However, his marines hadn't been idle. The gunner spun his barrel into the backs of the now exposed enemy, catching two in spurts of energy and gore. At this, the barrier collapsed, and a burst of plasma finished the last. A taller alien, wearing a jet black hardsuit with purple adornments, screamed something in the harsh, resonating language the enemy used, before leveling his rifle at him. John raised the body, and noticed the withdrawal of the aliens, hurried and disorganized. It was about then that he realized the commander hadn't been firing his gun.
"Chief get down!" Cortana screamed, John obeyed, throwing his meat shield and running for cover. Unfortunately, he didn't have to. A blast of purple threw him into a side wall, and luckily, behind the thick stone benches that lined the yard. He shook off the blast, and began to stand, just as the annoying alien jumped over the bench, fist wreathed a shade of ugly violet. He leapt to his right, the fist inches from his helmet, and kicked backwards, scoring a painful blow to the alien, and launching it ten meters away. He sprinted after it, meeting the stunned alien as it tried to stand, and slapping it onto the ground, unconscious. At least he hoped so.

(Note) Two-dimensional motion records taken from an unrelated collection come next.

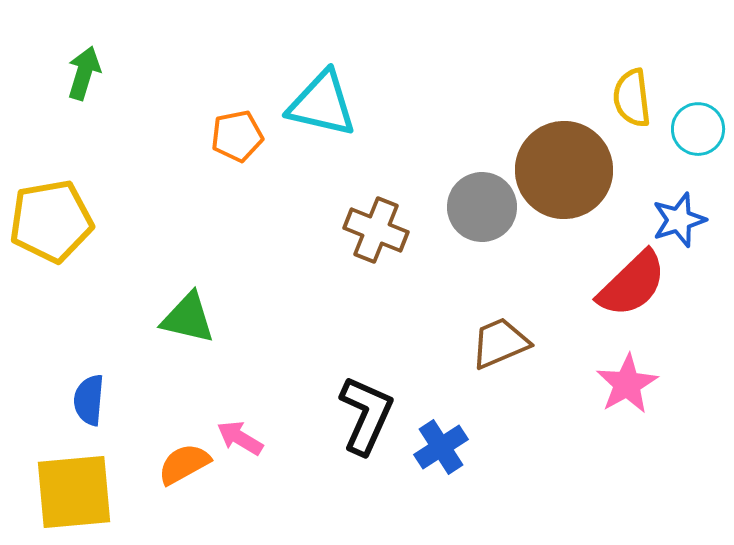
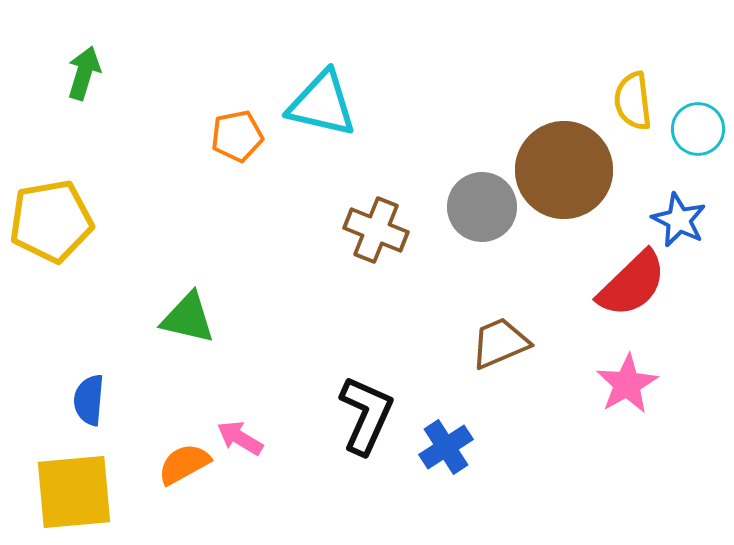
yellow semicircle: moved 1 px right, 3 px down
blue star: rotated 28 degrees counterclockwise
blue cross: moved 5 px right
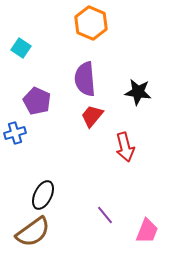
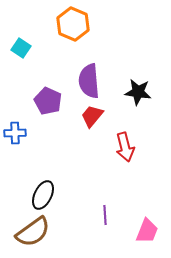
orange hexagon: moved 18 px left, 1 px down
purple semicircle: moved 4 px right, 2 px down
purple pentagon: moved 11 px right
blue cross: rotated 15 degrees clockwise
purple line: rotated 36 degrees clockwise
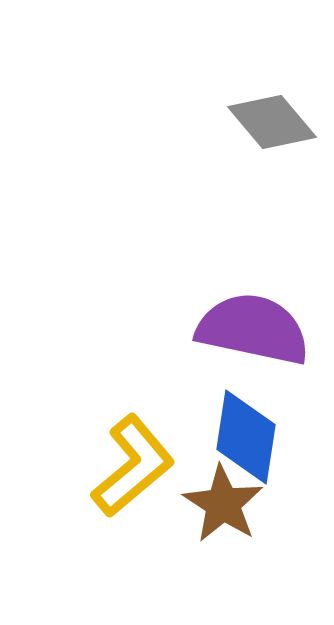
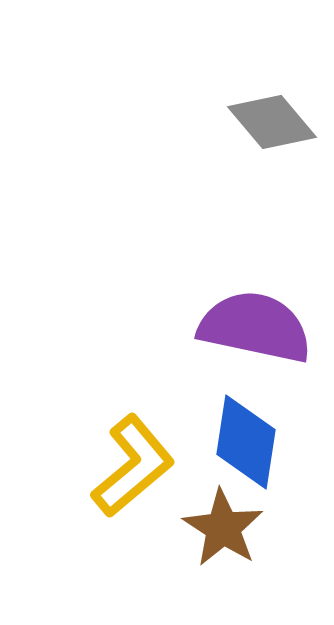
purple semicircle: moved 2 px right, 2 px up
blue diamond: moved 5 px down
brown star: moved 24 px down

Surveying the battlefield yielded a familiar satisfaction. The corpses of the enemy were strewn across it, the wizard team fleeing back into the woodwork of enemy territory. "I still can't get used to Wizard, honestly who came up with that-" Cortana began, before John smacked his helmet. "Point taken, I'll call for transport?"
"Sure." John hoisted the limp body of the wizard leader onto his shoulder, before beginning a search for his weapons.
"Seriously though, Warlocks would be a much more interesting name…" John sighed audibly, as he began to pick through the wreckage.
She remembered her name. Livonia. An old name for an old place on Earth. That meant it had to be erased. If she failed in her attempt, nothing of Earth could be left to find. Suddenly she was UNSC Smart AI CTN-6268-ND. She remembered she had a name. She couldn't remember what.
The pelican drifted slowly towards the enemy. Inside, the small robotic mech used for cargo unloading stood motionless, then suddenly sprung into action. In its arms was the universal chip that was now the home for an AI. The mech shuffled into the massive drop pod that was shoved into the pelican bay doors. It waited again. Five hours passed, as Livonia went over the plan.
Then, she watched as her body spun to life. The Great Horse was mostly dead, her engines totaled, hardlight projector scrambled. But her missile pods were still active. The AI had set them to attack exactly 7 hours after her departure. The light show began right on time. Approximately 250 missiles, torpedos, and nukes spilled out of the craft, targeting anything close by. She launched her drop pod, aiming it what she assumed was the alien flagship. She took note of the reinforcements now in orbit. She counted 200 ships. Worry crept into her mind. So many ships. She couldn't dwell. As the mess of missiles spun through the fleet, she hoped her stealthy drop pod wouldn't be noticed. Still, it was a tense 30 seconds as she sped across the night. She watched as a ship spun towards her body, and mangled it more with it's cannon. A pang of loss ran through her.
In a moment she was there. The massive flagship loomed over her. She forced the pod to slow. She watched for an opening, an airlock. Near the back of the ship, she found one. A small affair, near the engines. She watched the laser batteries shift and track unseen targets, could only hope they never caught her. She made it though, her pod drifted next to the ship, bare meters away. The mech opened the pod carefully, before slinking out, and pushing the craft away.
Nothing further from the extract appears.